[DATASET EXTRACT — start]

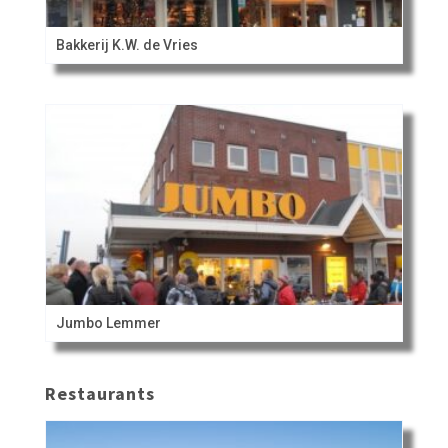
Bakkerij K.W. de Vries
Jumbo Lemmer
Restaurants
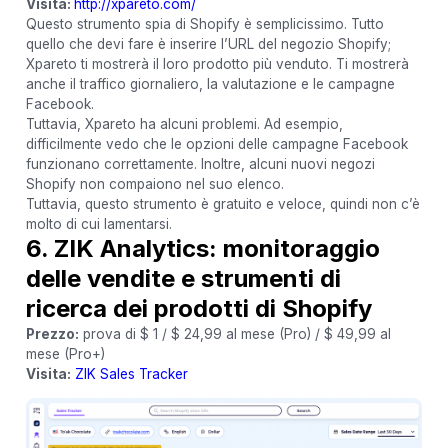
Visita:
http://xpareto.com/
Questo strumento spia di Shopify è semplicissimo. Tutto
quello che devi fare è inserire l’URL del negozio Shopify;
Xpareto ti mostrerà il loro prodotto più venduto. Ti mostrerà
anche il traffico giornaliero, la valutazione e le campagne
Facebook.
Tuttavia, Xpareto ha alcuni problemi. Ad esempio,
difficilmente vedo che le opzioni delle campagne Facebook
funzionano correttamente. Inoltre, alcuni nuovi negozi
Shopify non compaiono nel suo elenco.
Tuttavia, questo strumento è gratuito e veloce, quindi non c’è
molto di cui lamentarsi.
6. ZIK Analytics: monitoraggio
delle vendite e strumenti di
ricerca dei prodotti di Shopify
Prezzo:
prova di $ 1 / $ 24,99 al mese (Pro) / $ 49,99 al
mese (Pro+)
Visita:
ZIK Sales Tracker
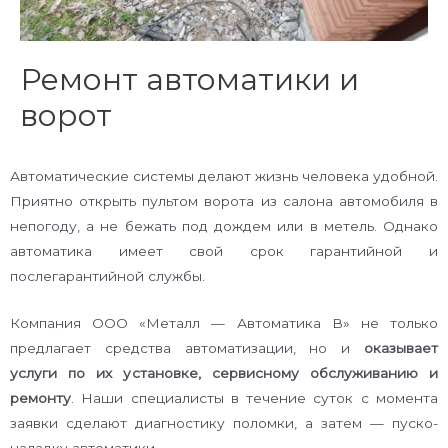
Ремонт автоматики и
ворот
Автоматические системы делают жизнь человека удобной.
Приятно открыть пультом ворота из салона автомобиля в
непогоду, а не бежать под дождем или в метель. Однако
автоматика имеет свой срок гарантийной и
послегарантийной службы.
Компания ООО «Металл — Автоматика В» не только
предлагает средства автоматизации, но и
оказывает
услуги по их установке, сервисному обслуживанию и
ремонту
. Наши специалисты в течение суток с момента
заявки сделают диагностику поломки, а затем — пуско-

[DATASET EXTRACT — finish]

WORK REQUIRED: Omit the pictures; set down each record exactly.

EXERCISE RESULT:
Bakkerij K.W. de Vries
Jumbo Lemmer
Restaurants
Visita:
http://xpareto.com/
Questo strumento spia di Shopify è semplicissimo. Tutto
quello che devi fare è inserire l’URL del negozio Shopify;
Xpareto ti mostrerà il loro prodotto più venduto. Ti mostrerà
anche il traffico giornaliero, la valutazione e le campagne
Facebook.
Tuttavia, Xpareto ha alcuni problemi. Ad esempio,
difficilmente vedo che le opzioni delle campagne Facebook
funzionano correttamente. Inoltre, alcuni nuovi negozi
Shopify non compaiono nel suo elenco.
Tuttavia, questo strumento è gratuito e veloce, quindi non c’è
molto di cui lamentarsi.
6. ZIK Analytics: monitoraggio
delle vendite e strumenti di
ricerca dei prodotti di Shopify
Prezzo:
prova di $ 1 / $ 24,99 al mese (Pro) / $ 49,99 al
mese (Pro+)
Visita:
ZIK Sales Tracker
Ремонт автоматики и
ворот
Автоматические системы делают жизнь человека удобной.
Приятно открыть пультом ворота из салона автомобиля в
непогоду, а не бежать под дождем или в метель. Однако
автоматика имеет свой срок гарантийной и
послегарантийной службы.
Компания ООО «Металл — Автоматика В» не только
предлагает средства автоматизации, но и
оказывает
услуги по их установке, сервисному обслуживанию и
ремонту
. Наши специалисты в течение суток с момента
заявки сделают диагностику поломки, а затем — пуско-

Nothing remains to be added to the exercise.